You had to go back to 1976 when the Eskimos scored a 5-1 win over the Hamilton Tiger-Cats to find anything which was anywhere near as woeful. The only place where this game could possibly have been any fun to watch was in the press box where it made for a plethora of press-box one-liners.
The game corporate zone sponsor was Waste Management Canada. It was also military night with a football brought in by helicopter (surprisingly not a Sea King) to centre field on a stretcher. Like much of what the Canadian military has to work with, not much worked for either the Eskimos or the Argos.
Concerns about coming off a CFL classic the week before in Vancouver and having to refocus from chasing first place to securing second were certainly validated from the git-go.
The Eskimos broke a 0-0 tie with a field goal after 20 minutes and 59 seconds of play of the second quarter, made it 5-0 with a three minutes and 21 seconds left in the half and 8-0 with a minute and 48 seconds left.

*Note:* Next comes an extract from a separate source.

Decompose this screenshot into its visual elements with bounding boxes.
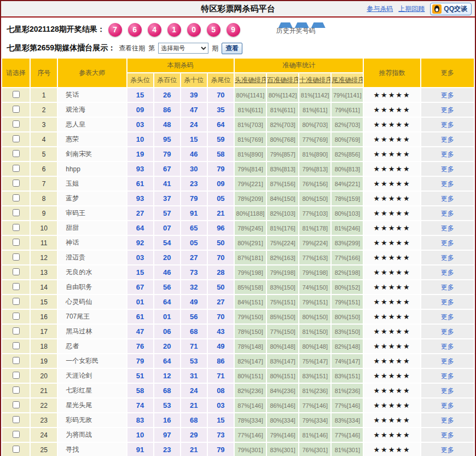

Each team managed the grand total of 113 yards of net offence in the first half. Toronto took 11 penalties for 94 yards, most of them for defensive linemen jumping offside. But the Argos came out a more focussed team in the second half and the Eskimos didn't.
Higgins always makes a big deal about splitting his seasons into thirds and was 0-3 for starters in the first third, 0-2 in the second third and is now 0-2 in the third third.
And it's back to the drawing board again.
"It's disappointing, no question. Now we really have to work and reload.''
His response was to give the team two days off.
Might make sense.
"It will allow them the opportunity to lick their wounds, to get home and don't say anything you haven't had a chance to think through.''
Higgins likes thirds. There's the old saying about having a third of the team which loves you, a third of the team that hates you and that the trick is to keep the third that's undecided away from the third that hates you.
Sorry. These guys don't need to be kissed, the need to be whipped.